During the sitting for her portrait Winter communicated with her through the African American interpreter who was living at Deaf Man's village. Winter described his presence in the village: "I could but feel as by intuition, that my absence would be hailed as a joyous relief to the family." Winter showed her Miami family his sketch and later noted that Slocum "looked upon her likeness with complacency," Kekenakushwa, her oldest daughter, "eyed it approvingly, yet suspiciously," and her younger daughter, Ozahshinquah, refused to look, "as though something evil surrounded it."

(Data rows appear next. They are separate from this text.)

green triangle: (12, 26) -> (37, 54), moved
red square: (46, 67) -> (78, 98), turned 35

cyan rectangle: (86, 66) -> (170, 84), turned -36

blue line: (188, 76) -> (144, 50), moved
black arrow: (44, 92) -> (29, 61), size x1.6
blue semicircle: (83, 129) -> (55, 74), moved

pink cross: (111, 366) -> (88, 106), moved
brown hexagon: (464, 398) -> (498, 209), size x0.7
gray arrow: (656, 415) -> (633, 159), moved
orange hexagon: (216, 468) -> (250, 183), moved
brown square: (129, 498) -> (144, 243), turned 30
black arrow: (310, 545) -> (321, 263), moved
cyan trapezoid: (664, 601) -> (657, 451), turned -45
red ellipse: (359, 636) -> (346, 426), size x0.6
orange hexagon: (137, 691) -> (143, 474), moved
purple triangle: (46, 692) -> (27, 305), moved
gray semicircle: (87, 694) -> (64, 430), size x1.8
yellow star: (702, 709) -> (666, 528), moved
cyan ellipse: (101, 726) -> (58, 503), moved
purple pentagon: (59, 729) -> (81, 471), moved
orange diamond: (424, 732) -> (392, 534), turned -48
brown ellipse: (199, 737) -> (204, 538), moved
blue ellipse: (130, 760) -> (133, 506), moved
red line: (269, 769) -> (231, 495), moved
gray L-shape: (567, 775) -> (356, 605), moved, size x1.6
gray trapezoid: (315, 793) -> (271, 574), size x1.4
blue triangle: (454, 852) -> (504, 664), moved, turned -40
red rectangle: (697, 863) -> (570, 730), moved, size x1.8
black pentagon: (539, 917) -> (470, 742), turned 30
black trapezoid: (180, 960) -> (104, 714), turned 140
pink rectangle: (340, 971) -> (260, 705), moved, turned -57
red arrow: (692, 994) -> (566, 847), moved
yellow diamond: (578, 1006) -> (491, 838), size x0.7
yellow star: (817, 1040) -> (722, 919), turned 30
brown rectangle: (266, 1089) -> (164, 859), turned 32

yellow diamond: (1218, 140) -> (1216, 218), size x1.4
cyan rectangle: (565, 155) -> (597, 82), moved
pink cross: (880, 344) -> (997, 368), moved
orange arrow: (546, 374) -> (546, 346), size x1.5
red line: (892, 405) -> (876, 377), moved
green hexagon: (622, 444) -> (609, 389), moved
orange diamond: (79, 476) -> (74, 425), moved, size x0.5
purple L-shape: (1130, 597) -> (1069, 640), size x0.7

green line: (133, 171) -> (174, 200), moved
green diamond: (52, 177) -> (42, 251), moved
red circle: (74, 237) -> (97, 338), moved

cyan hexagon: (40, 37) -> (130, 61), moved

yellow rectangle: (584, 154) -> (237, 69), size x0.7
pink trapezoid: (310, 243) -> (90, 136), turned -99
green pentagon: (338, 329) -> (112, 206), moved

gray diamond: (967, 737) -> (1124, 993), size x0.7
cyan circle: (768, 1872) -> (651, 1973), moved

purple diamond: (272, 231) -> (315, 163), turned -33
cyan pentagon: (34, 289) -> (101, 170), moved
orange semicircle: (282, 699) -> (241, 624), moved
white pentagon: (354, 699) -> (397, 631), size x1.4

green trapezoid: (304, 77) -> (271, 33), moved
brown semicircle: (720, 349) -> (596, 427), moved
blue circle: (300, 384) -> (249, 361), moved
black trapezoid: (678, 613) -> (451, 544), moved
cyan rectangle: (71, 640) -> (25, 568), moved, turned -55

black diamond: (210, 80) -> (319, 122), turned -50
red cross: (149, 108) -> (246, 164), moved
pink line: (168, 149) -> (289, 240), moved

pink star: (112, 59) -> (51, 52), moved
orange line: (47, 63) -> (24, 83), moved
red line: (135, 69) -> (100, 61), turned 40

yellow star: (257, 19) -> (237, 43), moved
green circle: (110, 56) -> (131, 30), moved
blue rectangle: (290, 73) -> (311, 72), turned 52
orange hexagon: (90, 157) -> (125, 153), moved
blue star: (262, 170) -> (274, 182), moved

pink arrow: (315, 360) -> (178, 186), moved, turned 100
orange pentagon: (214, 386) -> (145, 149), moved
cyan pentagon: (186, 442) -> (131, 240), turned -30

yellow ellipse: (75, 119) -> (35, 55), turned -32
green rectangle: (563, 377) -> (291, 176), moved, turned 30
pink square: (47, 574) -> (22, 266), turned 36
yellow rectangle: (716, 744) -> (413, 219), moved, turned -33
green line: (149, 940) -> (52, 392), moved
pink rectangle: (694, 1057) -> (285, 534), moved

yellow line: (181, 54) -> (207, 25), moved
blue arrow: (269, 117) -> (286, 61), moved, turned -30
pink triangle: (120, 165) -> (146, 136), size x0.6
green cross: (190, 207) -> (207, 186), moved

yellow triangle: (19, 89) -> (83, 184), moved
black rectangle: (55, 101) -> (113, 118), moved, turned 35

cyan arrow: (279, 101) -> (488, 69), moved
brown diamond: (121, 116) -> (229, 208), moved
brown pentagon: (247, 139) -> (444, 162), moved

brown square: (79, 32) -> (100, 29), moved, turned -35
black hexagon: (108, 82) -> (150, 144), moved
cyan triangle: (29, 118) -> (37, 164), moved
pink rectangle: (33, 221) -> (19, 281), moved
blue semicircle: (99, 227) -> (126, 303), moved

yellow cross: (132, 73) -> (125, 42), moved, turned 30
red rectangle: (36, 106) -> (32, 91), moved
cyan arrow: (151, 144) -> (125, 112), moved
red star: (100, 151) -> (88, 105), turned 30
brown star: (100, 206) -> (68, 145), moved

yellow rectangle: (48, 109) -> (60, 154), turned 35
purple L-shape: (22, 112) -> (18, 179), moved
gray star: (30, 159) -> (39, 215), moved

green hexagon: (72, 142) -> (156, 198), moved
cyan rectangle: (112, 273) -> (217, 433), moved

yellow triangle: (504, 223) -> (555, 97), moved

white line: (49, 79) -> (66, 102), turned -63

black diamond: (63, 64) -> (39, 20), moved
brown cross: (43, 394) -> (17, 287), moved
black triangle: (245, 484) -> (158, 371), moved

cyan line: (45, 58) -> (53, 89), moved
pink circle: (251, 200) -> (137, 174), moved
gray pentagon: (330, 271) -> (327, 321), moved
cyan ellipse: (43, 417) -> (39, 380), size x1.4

In addition to the portrait for the Slocum family, Winter sketched another version. The two are significantly different. In the formal oil portrait for the Slocum family, she is somber, her skin appears lighter, and her clothes are not as vibrant or detailed. In the other version, which included Slocum and her two daughters, her deeply lined face appears darker skinned and her clothing is more colorful and detailed. Her daughter Ozahshinquah, who refused to look at Winter's original sketch, appears on the left with her back to the artist, a common native practice.
Death and legacy
On March 9, 1847, Frances Slocum died of pneumonia at Deaf Man's village along the Mississinewa River in Indiana. She was 74 years old. Slocum was initially buried near her cabin at Deaf Man’s village, beside her second husband, She-pan-can-ah and two sons. In 1965 the graves were moved to Slocum Cemetery, near Mississinewa Lake in Wabash County, Indiana, when construction of the Mississinewa River dam would flood the site of Deaf Man’s village.Slocum’s story is one of an individual who was forcibly kidnapped and made to fully assimilated into the Native American culture that surrounded her, and was accepted as one of its members. Few details beyond her life in Pennsylvania with the Slocum family and her later years after reuniting with her white relatives have been recorded. Little is known of her life among the Miami. Perhaps this is because she told so little of her life to whites. As a result, Slocum and the other inhabitants of Deaf Man's village are largely absent from the historical sources. Most glimpses of Slocum's Miami community come from outsiders such as George Winter, whose paintings and journals helped to further document aspects of their lives and the Miami culture in general. An oral history of the Miami, written down in the 1960s as told by Miami chief Clarence Godfroy, Slocum's great-great grandson, describes a woman revered by the Miami community, especially after her second husband's death. Members of the community often went to her for council. She also enjoyed breaking ponies and playing games right alongside the men. While this behavior would have been shocking to American pioneers, it was not uncommon for women to have these roles within the Miami tribe.
Honors and tributes
On May 6, 1900, Slocum's descendants, both white and native, raised a monument at her gravesite in Wabash County, Indiana. The zinc marker with an extensive epitaph is a tribute to her life as Maconaquah and Frances Slocum, as well as to her second husband, She-pan-can-ah, who is commemorated on one side of the monument. In 1967 a state historical marker was erected at the entrance to the Slocum Cemetery in Wabash County, Indiana.Other tributes named after her include a thirty-mile long Frances Slocum Trail from Peru to Marion, Indiana; the Frances Slocum State Forest, a recreational area near Peru, Indiana; and Frances Slocum State Park in Luzerne County, Pennsylvania.
A George Winter watercolor study of Frances Slocum and her two daughters and an oil portrait of Frances Slocum are part of the Tippecanoe County Historical Association's collections.